(SUPPLIED DATA)

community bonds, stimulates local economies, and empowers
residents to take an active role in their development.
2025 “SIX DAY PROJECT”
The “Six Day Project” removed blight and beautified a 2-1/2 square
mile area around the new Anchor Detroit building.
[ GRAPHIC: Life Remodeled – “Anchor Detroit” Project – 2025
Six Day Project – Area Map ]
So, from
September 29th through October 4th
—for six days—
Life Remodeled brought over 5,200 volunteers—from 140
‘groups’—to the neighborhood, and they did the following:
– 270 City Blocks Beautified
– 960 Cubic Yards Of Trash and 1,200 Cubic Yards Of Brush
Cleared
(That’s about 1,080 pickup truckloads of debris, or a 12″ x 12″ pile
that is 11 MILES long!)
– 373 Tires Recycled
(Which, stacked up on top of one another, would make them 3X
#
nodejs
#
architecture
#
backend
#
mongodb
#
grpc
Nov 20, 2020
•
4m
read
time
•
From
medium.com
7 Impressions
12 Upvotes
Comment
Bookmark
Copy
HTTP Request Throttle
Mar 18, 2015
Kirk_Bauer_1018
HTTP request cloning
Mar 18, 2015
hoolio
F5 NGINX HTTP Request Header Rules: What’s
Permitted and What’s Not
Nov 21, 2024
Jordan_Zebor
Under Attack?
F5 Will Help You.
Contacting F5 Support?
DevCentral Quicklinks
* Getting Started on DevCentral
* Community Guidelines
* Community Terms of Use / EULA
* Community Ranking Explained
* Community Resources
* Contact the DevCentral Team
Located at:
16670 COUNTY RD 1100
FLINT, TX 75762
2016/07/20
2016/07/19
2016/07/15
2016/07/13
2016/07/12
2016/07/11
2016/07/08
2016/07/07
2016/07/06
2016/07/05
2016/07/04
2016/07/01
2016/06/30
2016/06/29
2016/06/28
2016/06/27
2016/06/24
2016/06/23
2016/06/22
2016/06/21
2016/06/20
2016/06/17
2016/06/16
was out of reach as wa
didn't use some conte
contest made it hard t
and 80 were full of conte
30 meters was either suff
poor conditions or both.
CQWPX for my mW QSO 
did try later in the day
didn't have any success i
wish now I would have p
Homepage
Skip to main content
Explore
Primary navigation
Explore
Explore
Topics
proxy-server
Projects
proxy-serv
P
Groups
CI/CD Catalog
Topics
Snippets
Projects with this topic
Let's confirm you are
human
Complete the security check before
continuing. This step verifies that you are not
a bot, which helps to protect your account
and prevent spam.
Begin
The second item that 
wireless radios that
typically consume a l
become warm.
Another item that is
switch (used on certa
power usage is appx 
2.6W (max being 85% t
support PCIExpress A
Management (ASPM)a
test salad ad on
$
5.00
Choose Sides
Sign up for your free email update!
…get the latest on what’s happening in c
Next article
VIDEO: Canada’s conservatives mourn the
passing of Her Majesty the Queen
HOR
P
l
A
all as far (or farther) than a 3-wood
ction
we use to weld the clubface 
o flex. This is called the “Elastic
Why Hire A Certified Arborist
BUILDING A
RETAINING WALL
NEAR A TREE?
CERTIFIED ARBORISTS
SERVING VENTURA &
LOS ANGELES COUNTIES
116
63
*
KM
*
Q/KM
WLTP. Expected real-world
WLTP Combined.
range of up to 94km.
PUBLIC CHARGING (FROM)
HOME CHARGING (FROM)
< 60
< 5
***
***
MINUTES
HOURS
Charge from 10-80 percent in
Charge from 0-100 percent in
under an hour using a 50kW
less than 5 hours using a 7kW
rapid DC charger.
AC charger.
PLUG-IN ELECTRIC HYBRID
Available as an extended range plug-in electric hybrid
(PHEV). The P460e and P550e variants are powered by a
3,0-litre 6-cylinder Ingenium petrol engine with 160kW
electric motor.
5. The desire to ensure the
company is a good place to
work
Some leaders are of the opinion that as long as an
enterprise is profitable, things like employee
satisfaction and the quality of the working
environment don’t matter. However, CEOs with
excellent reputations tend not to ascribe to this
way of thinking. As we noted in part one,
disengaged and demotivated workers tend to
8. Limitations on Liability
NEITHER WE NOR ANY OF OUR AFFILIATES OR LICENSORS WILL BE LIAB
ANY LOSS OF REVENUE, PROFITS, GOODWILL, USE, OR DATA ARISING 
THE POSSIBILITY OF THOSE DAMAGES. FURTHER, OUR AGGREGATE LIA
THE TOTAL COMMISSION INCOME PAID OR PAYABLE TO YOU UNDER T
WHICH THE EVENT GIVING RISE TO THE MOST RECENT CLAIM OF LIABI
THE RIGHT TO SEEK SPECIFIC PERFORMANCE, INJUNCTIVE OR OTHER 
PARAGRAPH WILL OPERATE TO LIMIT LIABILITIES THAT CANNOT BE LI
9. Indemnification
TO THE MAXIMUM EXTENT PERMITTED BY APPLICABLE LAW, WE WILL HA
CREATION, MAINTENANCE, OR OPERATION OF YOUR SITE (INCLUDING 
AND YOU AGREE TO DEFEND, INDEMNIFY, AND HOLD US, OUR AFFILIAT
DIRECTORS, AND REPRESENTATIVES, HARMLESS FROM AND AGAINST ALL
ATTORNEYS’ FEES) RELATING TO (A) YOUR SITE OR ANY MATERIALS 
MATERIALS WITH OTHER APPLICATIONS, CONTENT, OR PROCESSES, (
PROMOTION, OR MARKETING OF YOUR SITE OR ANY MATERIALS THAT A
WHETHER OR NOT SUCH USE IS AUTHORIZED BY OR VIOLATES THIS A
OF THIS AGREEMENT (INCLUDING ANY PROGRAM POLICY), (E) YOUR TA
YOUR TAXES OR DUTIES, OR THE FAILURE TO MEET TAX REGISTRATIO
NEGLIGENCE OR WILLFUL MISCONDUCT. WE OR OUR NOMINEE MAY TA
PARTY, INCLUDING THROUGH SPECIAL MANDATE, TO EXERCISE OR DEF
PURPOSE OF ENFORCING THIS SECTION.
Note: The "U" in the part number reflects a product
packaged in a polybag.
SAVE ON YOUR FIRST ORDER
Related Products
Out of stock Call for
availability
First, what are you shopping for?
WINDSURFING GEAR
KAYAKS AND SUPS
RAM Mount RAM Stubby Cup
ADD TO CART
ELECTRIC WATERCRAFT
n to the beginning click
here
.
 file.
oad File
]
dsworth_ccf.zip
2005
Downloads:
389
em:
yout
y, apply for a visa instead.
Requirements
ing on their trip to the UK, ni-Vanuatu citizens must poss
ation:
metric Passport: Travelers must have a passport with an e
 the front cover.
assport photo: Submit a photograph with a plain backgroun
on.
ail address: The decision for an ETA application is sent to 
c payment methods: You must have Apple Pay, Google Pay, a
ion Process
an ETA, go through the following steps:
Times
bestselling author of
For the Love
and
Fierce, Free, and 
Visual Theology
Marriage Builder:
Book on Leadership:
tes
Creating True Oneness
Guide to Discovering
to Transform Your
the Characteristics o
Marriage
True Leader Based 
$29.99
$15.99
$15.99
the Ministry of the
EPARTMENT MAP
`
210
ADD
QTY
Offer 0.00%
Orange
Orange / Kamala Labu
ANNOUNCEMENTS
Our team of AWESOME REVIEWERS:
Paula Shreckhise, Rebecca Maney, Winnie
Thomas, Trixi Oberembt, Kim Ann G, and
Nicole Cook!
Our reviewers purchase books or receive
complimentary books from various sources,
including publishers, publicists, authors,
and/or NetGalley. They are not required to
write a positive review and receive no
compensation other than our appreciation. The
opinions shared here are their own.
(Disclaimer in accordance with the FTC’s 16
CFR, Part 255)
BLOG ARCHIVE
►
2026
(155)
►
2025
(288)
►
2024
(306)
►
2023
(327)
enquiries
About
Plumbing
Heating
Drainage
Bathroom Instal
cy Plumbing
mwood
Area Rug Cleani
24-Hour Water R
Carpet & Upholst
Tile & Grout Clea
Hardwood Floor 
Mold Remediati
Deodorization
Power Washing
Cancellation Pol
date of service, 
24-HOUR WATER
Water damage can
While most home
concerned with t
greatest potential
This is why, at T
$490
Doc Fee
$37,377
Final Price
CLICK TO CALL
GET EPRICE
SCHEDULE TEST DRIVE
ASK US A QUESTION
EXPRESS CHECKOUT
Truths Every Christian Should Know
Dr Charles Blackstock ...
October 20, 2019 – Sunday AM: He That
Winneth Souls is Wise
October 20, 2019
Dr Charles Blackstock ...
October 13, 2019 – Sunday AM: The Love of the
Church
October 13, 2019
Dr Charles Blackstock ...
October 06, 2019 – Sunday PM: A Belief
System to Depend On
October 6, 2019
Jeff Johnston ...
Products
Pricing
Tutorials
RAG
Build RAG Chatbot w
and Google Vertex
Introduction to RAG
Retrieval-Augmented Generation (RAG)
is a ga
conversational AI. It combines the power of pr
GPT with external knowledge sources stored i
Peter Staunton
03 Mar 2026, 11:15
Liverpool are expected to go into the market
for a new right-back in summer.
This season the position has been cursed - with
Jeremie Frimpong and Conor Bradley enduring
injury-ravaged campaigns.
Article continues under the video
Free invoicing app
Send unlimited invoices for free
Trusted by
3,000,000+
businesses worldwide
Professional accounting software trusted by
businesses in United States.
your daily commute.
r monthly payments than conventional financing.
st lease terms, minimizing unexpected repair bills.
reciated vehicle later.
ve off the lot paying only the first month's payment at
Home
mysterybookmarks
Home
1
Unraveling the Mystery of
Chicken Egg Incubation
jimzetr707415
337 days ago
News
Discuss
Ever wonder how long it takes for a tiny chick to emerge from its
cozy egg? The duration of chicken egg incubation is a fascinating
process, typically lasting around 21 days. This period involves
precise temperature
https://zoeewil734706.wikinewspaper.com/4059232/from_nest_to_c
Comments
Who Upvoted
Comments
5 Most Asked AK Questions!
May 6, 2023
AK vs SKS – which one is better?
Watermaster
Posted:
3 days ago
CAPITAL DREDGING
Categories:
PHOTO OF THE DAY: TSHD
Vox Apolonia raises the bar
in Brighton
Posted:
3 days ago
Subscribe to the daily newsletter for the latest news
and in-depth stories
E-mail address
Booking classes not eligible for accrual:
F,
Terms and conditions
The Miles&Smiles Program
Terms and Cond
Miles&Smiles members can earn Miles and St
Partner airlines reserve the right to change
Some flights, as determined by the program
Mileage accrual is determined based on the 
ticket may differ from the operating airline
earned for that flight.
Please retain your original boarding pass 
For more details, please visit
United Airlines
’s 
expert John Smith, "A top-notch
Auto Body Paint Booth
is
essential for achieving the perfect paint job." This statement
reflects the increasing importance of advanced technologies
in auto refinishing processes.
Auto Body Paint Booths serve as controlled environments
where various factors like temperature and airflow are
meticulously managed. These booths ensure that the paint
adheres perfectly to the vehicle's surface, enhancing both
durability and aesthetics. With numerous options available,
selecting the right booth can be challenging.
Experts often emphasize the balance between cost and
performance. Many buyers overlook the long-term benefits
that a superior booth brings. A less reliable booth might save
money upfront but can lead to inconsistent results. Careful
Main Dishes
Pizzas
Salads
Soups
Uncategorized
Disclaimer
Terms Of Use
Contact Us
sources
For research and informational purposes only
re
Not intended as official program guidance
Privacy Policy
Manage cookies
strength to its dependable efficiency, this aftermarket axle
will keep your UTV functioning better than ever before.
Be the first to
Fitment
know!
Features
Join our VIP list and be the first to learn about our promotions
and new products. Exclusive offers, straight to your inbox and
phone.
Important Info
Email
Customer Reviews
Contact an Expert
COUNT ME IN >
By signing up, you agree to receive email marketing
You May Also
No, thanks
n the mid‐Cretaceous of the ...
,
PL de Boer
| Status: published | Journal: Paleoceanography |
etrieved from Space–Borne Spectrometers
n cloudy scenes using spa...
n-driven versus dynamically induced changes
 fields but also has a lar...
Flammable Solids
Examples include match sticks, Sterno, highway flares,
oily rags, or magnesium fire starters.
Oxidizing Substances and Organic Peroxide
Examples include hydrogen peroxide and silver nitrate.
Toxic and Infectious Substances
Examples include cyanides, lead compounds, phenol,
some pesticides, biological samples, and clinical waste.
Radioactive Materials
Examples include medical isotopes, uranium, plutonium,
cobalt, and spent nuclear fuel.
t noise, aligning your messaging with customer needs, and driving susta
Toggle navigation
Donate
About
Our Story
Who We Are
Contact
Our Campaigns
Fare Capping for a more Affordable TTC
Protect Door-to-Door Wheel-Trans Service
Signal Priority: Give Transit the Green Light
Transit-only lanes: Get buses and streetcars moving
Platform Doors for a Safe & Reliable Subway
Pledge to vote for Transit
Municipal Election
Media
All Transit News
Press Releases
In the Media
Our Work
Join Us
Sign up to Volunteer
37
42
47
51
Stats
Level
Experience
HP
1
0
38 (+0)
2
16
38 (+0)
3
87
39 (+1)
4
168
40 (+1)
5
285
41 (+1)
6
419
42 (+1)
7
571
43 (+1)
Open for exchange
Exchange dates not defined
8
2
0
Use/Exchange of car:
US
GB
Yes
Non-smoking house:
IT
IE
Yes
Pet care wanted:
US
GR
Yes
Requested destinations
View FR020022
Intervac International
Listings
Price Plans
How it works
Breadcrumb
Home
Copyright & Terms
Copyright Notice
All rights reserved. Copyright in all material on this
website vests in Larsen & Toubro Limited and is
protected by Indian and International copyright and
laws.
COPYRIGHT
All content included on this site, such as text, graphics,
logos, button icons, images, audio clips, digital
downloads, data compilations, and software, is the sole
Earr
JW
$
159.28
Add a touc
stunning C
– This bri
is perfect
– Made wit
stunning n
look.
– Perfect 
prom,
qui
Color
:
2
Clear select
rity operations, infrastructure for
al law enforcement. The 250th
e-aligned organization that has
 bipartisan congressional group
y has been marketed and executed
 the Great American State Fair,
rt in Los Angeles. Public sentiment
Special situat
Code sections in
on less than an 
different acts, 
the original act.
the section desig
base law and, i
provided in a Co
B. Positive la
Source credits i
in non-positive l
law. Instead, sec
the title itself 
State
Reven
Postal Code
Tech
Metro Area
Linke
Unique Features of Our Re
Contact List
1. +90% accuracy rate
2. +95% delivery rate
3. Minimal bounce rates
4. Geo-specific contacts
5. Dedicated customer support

(End SUPPLIED DATA)

### INSTRUCTIONS TO FOLLOW
Within the data above, the lines from the one with "EXPRESS CHECKOUT" to the one with "Professional accounting software trusted by" must be repeated exactly; no other line belongs in the answer.

### FINISHED EXERCISE
EXPRESS CHECKOUT
Truths Every Christian Should Know
Dr Charles Blackstock ...
October 20, 2019 – Sunday AM: He That
Winneth Souls is Wise
October 20, 2019
Dr Charles Blackstock ...
October 13, 2019 – Sunday AM: The Love of the
Church
October 13, 2019
Dr Charles Blackstock ...
October 06, 2019 – Sunday PM: A Belief
System to Depend On
October 6, 2019
Jeff Johnston ...
Products
Pricing
Tutorials
RAG
Build RAG Chatbot w
and Google Vertex
Introduction to RAG
Retrieval-Augmented Generation (RAG)
is a ga
conversational AI. It combines the power of pr
GPT with external knowledge sources stored i
Peter Staunton
03 Mar 2026, 11:15
Liverpool are expected to go into the market
for a new right-back in summer.
This season the position has been cursed - with
Jeremie Frimpong and Conor Bradley enduring
injury-ravaged campaigns.
Article continues under the video
Free invoicing app
Send unlimited invoices for free
Trusted by
3,000,000+
businesses worldwide
Professional accounting software trusted by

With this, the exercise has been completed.